THOSE
INSTRUCTIONS WERE NOT YET REVIEWED FOR RUN5
A meeting with the RCF
and other experiments is scheduled at a later time to verify its
accuracy and relevance.
Last modified
Basic purpose & Established procedure when a problem occurs :
The purpose of this shift is to answer calls from experiments, check GUI status or Web pages for problems and report to the RCF expert (as explained later in this document) .
A
person calling the counting house from another experiment to report
a problem MUST :
(a)
Have submitted a ticket describing the problem PRIOR to calling
(b)
Ask for the appropriate person covering for the RCF
Monitoring, that is, by Experiment Specific title. In STAR, the
shift covering for the RCF monitoring is the Shift
Crew Person position.
(c)
Identify itself by Name & Experiment (AND leave a Phone number)
After assessing a reported problem, the shift person must decide whether an expert needs to be called during the night. If the problem does not interfere with data-taking, a CTS ticket should be filed if not already done by the caller. However, if the problem does affect data-taking, then the appropriate expert should be called.
Now that you already know the summary, let's go into the details ...
General Information
Who is on shift for RCF Monitoring ?
During normal business hours (8 AM - 4 PM), the RCF staff members are always on shift. The next shift period goes from 4 PM - 12 AM, which is the responsibility of an RCF operator. The operator name can be found on the RCF Shift Monitor page .
During a run, the time between 12:30 AM - 8:30 AM belongs to a STAR OR a PHENIX shift person on alternating weeks. On BNL lab holidays, STAR or PHENIX is responsible for shifts during the entire day. To see who is responsible for the overnight RCF Monitoring shift, use the Shift Schedule page.
In the case of STAR, the Shift Crew Person position is responsible for the RCF monitoring.
Summary
Please check first the Shift Schedule , when you start taking the Shift Crew Person responsibilities.
In the following sections, we will explain how to monitor the RCF and what you should do.
What are the responsibilities of the person on shift?
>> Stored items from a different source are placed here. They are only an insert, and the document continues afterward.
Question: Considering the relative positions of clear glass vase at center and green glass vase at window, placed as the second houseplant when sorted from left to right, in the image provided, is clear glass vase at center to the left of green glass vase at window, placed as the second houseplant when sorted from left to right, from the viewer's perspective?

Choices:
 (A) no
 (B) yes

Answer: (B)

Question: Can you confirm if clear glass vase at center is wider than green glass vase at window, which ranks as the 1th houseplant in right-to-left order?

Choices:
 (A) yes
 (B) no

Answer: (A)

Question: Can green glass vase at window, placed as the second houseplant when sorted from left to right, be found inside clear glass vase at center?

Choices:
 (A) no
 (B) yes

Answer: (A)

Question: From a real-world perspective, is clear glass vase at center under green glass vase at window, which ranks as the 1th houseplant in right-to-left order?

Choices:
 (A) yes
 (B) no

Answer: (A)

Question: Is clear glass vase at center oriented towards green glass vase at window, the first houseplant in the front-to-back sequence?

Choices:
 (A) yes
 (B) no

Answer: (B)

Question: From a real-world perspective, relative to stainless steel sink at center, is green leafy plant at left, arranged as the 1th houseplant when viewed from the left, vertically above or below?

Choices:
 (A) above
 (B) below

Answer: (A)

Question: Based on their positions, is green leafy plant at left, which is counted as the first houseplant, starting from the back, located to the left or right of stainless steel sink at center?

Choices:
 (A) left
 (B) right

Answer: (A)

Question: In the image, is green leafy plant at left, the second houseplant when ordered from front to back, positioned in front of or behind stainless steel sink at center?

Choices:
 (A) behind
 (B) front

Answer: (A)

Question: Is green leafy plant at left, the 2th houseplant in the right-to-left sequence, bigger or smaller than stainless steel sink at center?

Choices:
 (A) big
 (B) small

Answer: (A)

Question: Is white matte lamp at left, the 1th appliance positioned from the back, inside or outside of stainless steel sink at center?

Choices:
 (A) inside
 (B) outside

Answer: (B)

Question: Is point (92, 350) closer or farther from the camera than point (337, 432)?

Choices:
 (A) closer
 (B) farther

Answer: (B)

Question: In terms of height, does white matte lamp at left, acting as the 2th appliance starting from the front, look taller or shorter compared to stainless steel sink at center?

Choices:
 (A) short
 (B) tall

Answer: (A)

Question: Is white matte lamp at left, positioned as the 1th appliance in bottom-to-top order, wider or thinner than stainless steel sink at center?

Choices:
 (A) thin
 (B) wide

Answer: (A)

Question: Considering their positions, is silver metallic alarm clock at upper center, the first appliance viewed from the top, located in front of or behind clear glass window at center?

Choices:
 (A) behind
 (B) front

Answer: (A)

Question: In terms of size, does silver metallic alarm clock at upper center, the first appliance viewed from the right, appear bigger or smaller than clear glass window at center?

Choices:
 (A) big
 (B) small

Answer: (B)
The STAR RCF monitoring shift person is required to carry the RCF phone-list above onllinux2 in the STAR counting house. A second list is taped to the STAR Shift Leader's desk. If you do not find this list, Email me immediately. If anyone from the 4 experiments experiences a problem with the RCF, the RCF Monitoring Shift person should call the appropriate expert. The shift person is not required nor qualified to fix the problem. The main responsibility of the shift person is to assess the severity of a problem and decide whether to call the appropriate RCF expert or to file a CTS ticket.
The shift person is required to monitor the data transfer rate to HPSS from the counting house.
The counting house monitoring shifter should be aware of the data transfer to HPSS.
Only problems affecting data-taking justify a call to the expert in the middle of the night.
(1) Mandatory
Monitoring
1-1. HPSS Monitoring
HPSS Check list for the shifter
The data sent to HPSS by STAR can be seen on the STAR DAQ Network Activity summary page. You should see those numbers progress as time passes. The expected rate for STAR is also close to 60 MB/sec. Deviation remaining below 50% for a long perdiod of time (at least an hour) without any increase while lots of data is available for transfer and the client is functionning normally is suspect.
For STAR, errors related to failed pftp connections in the DAQ Operator Log is an indication of a problem.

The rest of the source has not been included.